▸ TASK DIRECTIONS: Find every line in the records below that contains the word "partij", and copy each such line.

★ ★ ★

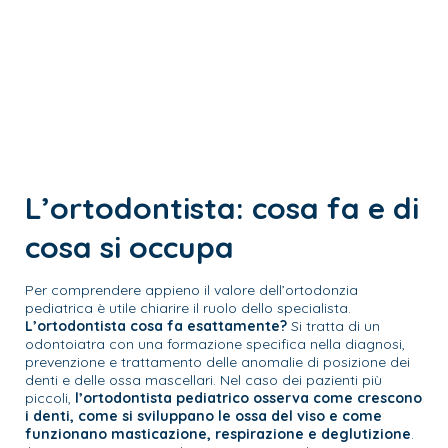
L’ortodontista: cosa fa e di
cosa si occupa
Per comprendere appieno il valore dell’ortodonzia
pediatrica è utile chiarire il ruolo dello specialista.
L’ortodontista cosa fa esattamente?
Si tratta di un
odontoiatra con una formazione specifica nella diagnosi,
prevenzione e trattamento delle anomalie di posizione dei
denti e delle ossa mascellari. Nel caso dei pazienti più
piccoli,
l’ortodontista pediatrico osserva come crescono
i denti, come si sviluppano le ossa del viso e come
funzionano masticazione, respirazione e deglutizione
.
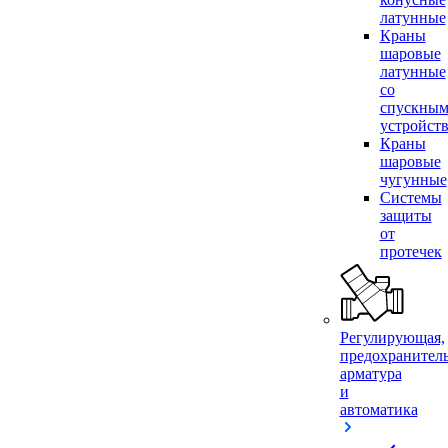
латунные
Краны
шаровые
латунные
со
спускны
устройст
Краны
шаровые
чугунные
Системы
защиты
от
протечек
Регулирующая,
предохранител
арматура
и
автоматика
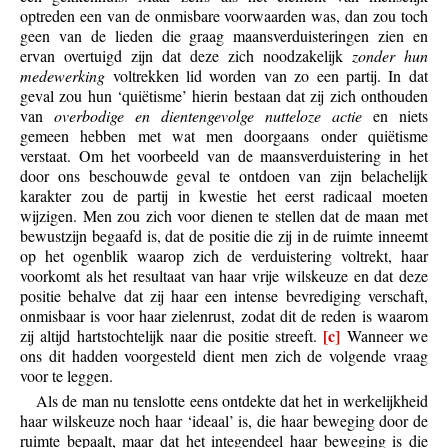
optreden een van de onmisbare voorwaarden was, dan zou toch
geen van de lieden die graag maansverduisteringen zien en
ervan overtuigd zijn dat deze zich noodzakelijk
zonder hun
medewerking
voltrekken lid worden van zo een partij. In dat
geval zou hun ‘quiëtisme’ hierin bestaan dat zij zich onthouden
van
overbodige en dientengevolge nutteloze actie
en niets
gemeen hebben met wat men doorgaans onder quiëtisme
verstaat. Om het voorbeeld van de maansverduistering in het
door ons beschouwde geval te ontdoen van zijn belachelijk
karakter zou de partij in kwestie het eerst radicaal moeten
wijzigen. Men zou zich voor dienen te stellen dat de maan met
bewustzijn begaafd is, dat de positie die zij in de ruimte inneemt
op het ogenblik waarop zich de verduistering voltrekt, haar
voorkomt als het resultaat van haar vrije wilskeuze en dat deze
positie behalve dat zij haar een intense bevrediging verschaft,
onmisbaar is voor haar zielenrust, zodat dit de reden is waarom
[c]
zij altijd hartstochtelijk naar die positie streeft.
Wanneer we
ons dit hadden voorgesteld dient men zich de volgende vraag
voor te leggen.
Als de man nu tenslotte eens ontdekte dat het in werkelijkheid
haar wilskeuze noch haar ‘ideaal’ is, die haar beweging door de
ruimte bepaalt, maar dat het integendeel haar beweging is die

★ ★ ★

▸ RESULT OF THIS EXERCISE:
voltrekken lid worden van zo een partij. In dat
karakter zou de partij in kwestie het eerst radicaal moeten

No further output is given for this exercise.